By Miya Knights, 27 Sep 2007 at 11:22

South Tyneside and Gateshead has awarded a £23-million, five-year contract to overhaul its education infrastructure as part of the Building Schools for Future (BSF) initiative.

BSF is a £2-billion per annum government programme to renew or rebuild the infrastructure and facilities of every secondary school in the UK over the next 15 years. Information and communications technology (ICT) represents between 10 and 20 per cent of the total value of the investment programme.

The North East region has chosen IT consultancy Morse as the preferred ICT bidder, operating as part of a wider consortium led by support services and construction group, Carillion.

The contract covers the entire infrastructure of the schools in the area, updating existing telecommunications resources and renewing existing PC estates, the option to extend it on similar terms for a further five years.

But Michael Beaumont, ICT adviser for public sector IT body Socitm, who is working with South Tyneside and Gateshead on the BSF project told IT PRO the scope of the contract will cover some new and innovative areas too.
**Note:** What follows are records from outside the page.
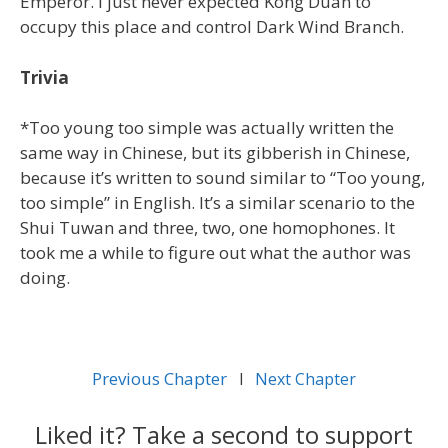
Emperor. I just never expected Kong Duan to
occupy this place and control Dark Wind Branch.
Trivia
*Too young too simple was actually written the
same way in Chinese, but its gibberish in Chinese,
because it’s written to sound similar to “Too young,
too simple” in English. It’s a similar scenario to the
Shui Tuwan and three, two, one homophones. It
took me a while to figure out what the author was
doing.
Previous Chapter
l
Next Chapter
Liked it? Take a second to support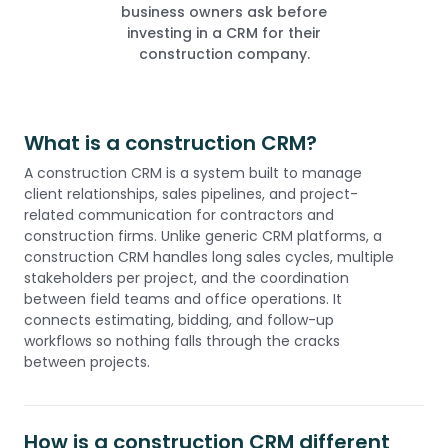
business owners ask before
investing in a CRM for their
construction company.
What is a construction CRM?
A construction CRM is a system built to manage
client relationships, sales pipelines, and project-
related communication for contractors and
construction firms. Unlike generic CRM platforms, a
construction CRM handles long sales cycles, multiple
stakeholders per project, and the coordination
between field teams and office operations. It
connects estimating, bidding, and follow-up
workflows so nothing falls through the cracks
between projects.
How is a construction CRM different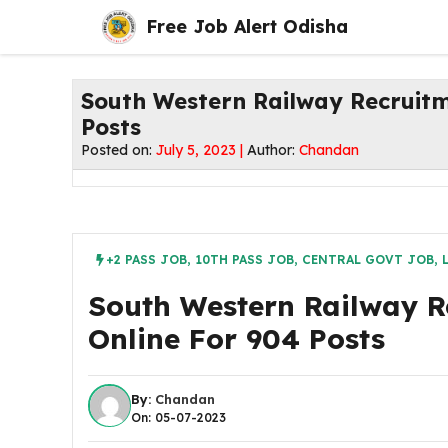
Skip
Free Job Alert Odisha
to
content
South Western Railway Recruitm
Posts
Posted on:
July 5, 2023 |
Author:
Chandan
+2 PASS JOB
,
10TH PASS JOB
,
CENTRAL GOVT JOB
,
South Western Railway R
Online For 904 Posts
By:
Chandan
On: 05-07-2023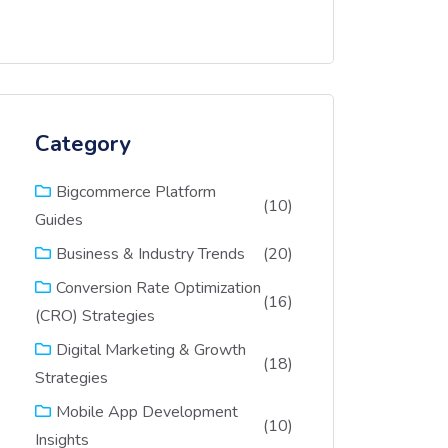
Category
Bigcommerce Platform
(10)
Guides
(20)
Business & Industry Trends
Conversion Rate Optimization
(16)
(CRO) Strategies
Digital Marketing & Growth
(18)
Strategies
Mobile App Development
(10)
Insights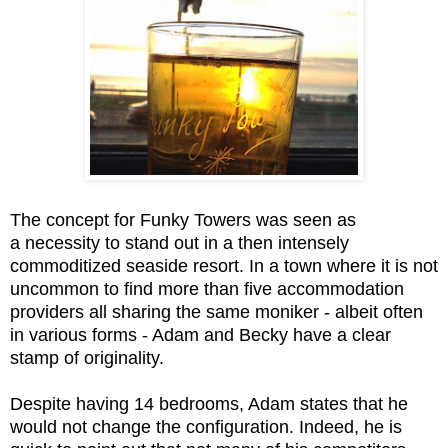
The concept for Funky Towers was seen as
a necessity to stand out in a then intensely
commoditized seaside resort. In a town where it is not
uncommon to find more than five accommodation
providers all sharing the same moniker - albeit often
in various forms - Adam and Becky have a clear
stamp of originality.
Despite having 14 bedrooms, Adam states that he
would not change the configuration. Indeed, he is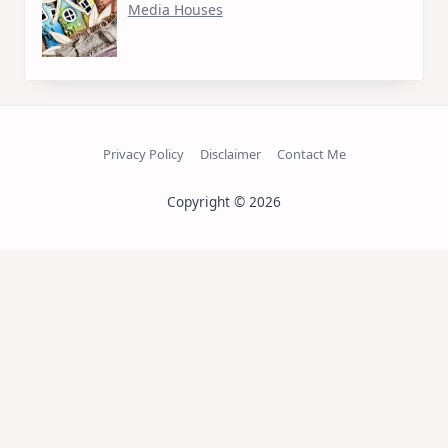
Media Houses
Privacy Policy
Disclaimer
Contact Me
Copyright © 2026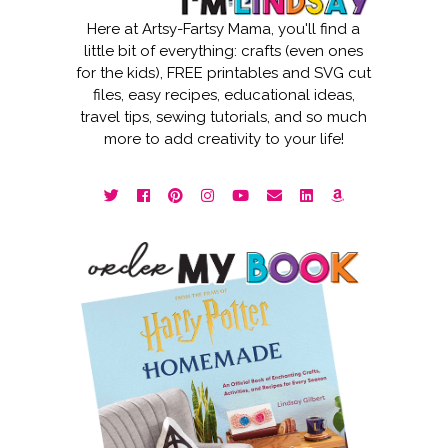
Here at Artsy-Fartsy Mama, you'll find a
little bit of everything: crafts (even ones
for the kids), FREE printables and SVG cut
files, easy recipes, educational ideas,
travel tips, sewing tutorials, and so much
more to add creativity to your life!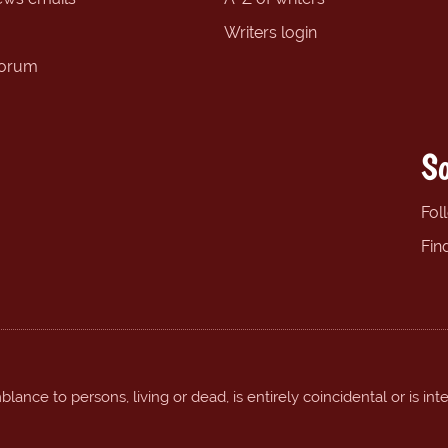
Writers login
forum
So
Fol
Fin
ance to persons, living or dead, is entirely coincidental or is int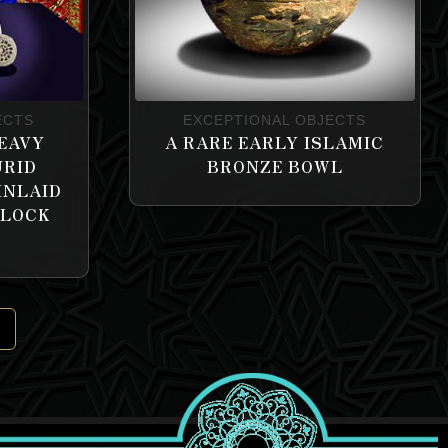
ECTS
EXCEPTIONAL OBJECTS
EAVY
A RARE EARLY ISLAMIC
URID
BRONZE BOWL
INLAID
 LOCK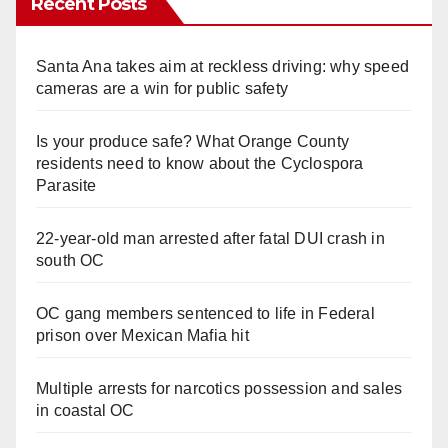
Recent Posts
Santa Ana takes aim at reckless driving: why speed
cameras are a win for public safety
Is your produce safe? What Orange County
residents need to know about the Cyclospora
Parasite
22-year-old man arrested after fatal DUI crash in
south OC
OC gang members sentenced to life in Federal
prison over Mexican Mafia hit
Multiple arrests for narcotics possession and sales
in coastal OC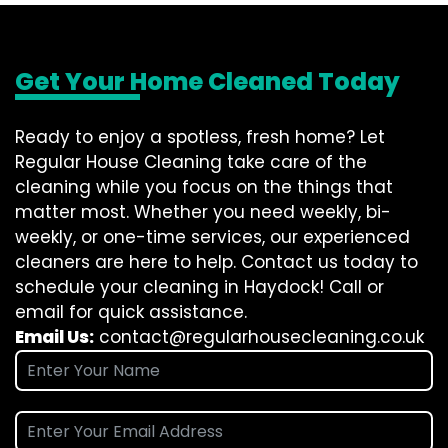
Get Your Home Cleaned Today
Ready to enjoy a spotless, fresh home? Let
Regular House Cleaning take care of the
cleaning while you focus on the things that
matter most. Whether you need weekly, bi-
weekly, or one-time services, our experienced
cleaners are here to help. Contact us today to
schedule your cleaning in Haydock! Call or
email for quick assistance.
Email Us:
contact@regularhousecleaning.co.uk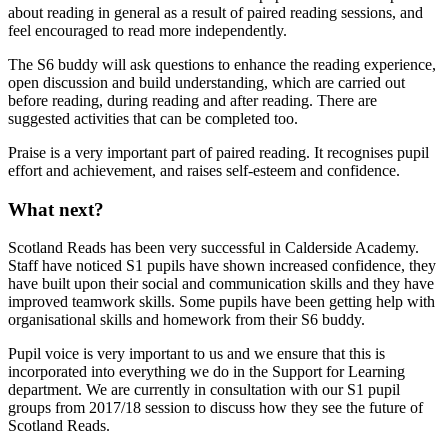
about reading in general as a result of paired reading sessions, and
feel encouraged to read more independently.
The S6 buddy will ask questions to enhance the reading experience,
open discussion and build understanding, which are carried out
before reading, during reading and after reading. There are
suggested activities that can be completed too.
Praise is a very important part of paired reading. It recognises pupil
effort and achievement, and raises self-esteem and confidence.
What next?
Scotland Reads has been very successful in Calderside Academy.
Staff have noticed S1 pupils have shown increased confidence, they
have built upon their social and communication skills and they have
improved teamwork skills. Some pupils have been getting help with
organisational skills and homework from their S6 buddy.
Pupil voice is very important to us and we ensure that this is
incorporated into everything we do in the Support for Learning
department. We are currently in consultation with our S1 pupil
groups from 2017/18 session to discuss how they see the future of
Scotland Reads.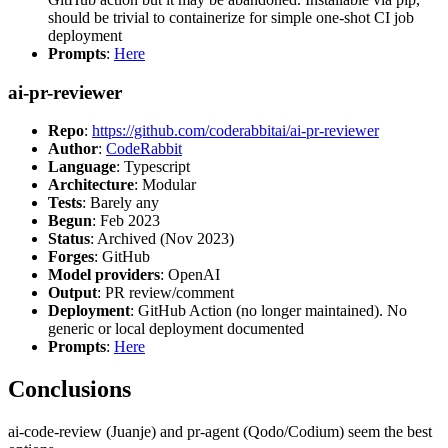
should be trivial to containerize for simple one-shot CI job
deployment
Prompts
:
Here
ai-pr-reviewer
Repo
:
https://github.com/coderabbitai/ai-pr-reviewer
Author
:
CodeRabbit
Language
: Typescript
Architecture
: Modular
Tests
: Barely any
Begun
: Feb 2023
Status
: Archived (Nov 2023)
Forges
: GitHub
Model providers
: OpenAI
Output
: PR review/comment
Deployment
: GitHub Action (no longer maintained). No
generic or local deployment documented
Prompts
:
Here
Conclusions
ai-code-review (Juanje) and pr-agent (Qodo/Codium) seem the best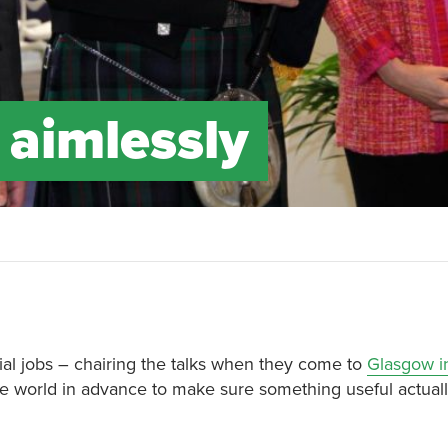
 aimlessly
ial jobs – chairing the talks when they come to
Glasgow i
he world in advance to make sure something useful actua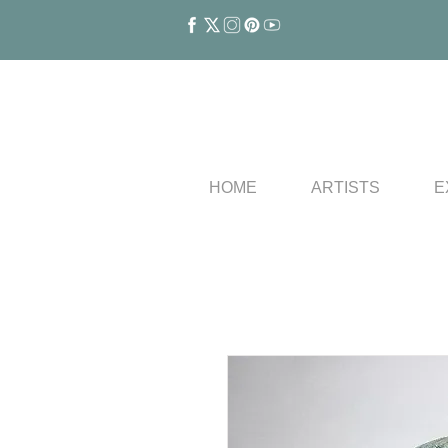
HOME
ARTISTS
E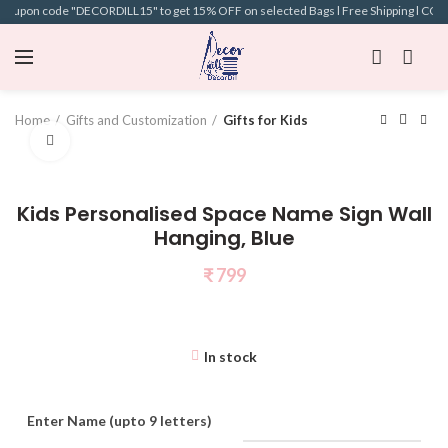
 coupon code "DECORDILL15" to get 15% OFF on selected Bags l Free Shipping l COD A
Home
Gifts and Customization
Gifts for Kids
Click to enlarge
Kids Personalised Space Name Sign Wall
Hanging, Blue
₹
799
In stock
Enter Name (upto 9 letters)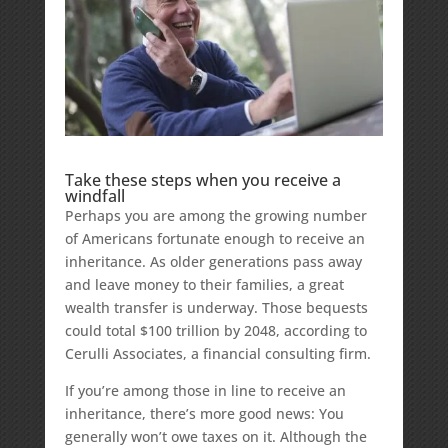
Take these steps when you receive a
windfall
Perhaps you are among the growing number
of Americans fortunate enough to receive an
inheritance. As older generations pass away
and leave money to their families, a great
wealth transfer is underway. Those bequests
could total $100 trillion by 2048, according to
Cerulli Associates, a financial consulting firm.
If you’re among those in line to receive an
inheritance, there’s more good news: You
generally won’t owe taxes on it. Although the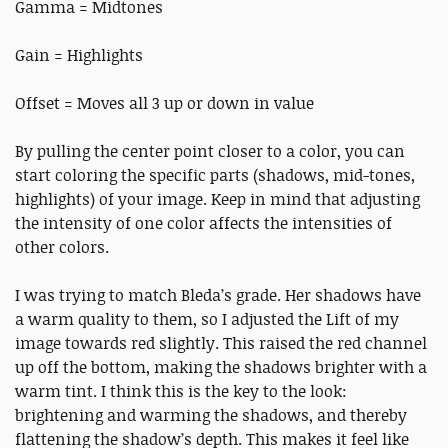
Gamma = Midtones
Gain = Highlights
Offset = Moves all 3 up or down in value
By pulling the center point closer to a color, you can
start coloring the specific parts (shadows, mid-tones,
highlights) of your image. Keep in mind that adjusting
the intensity of one color affects the intensities of
other colors.
I was trying to match Bleda’s grade. Her shadows have
a warm quality to them, so I adjusted the Lift of my
image towards red slightly. This raised the red channel
up off the bottom, making the shadows brighter with a
warm tint. I think this is the key to the look:
brightening and warming the shadows, and thereby
flattening the shadow’s depth. This makes it feel like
"The contract covers everything basically," he said. "It will be a full managed service, but with an emphasis on facilitating anytime, anywhere access to resources. It is also emphasising the personalisation agenda, where learning can be tailored to suit individual children, as opposed to whole classes of kids."

Children will have access to the latest broadband services and PCs, as well as laptops to take home and use for homework, while specialist software applications will deliver tailored teaching supplements.

Beaumont also said smart cards would be deployed alongside state-of-the-art CCTV technology to increase safety and clamp down on unauthorised access or vandalism.

"These systems can be activated by proximity sensors, so kids could be automatically registered when they come into school during the day or denied access to certain parts of the school until they need it," he said.

He also said the smart cards would be linked across various school functions, to facilitate cashless canteens for example and therefore improve the management information available to administrators to feed back into service improvement.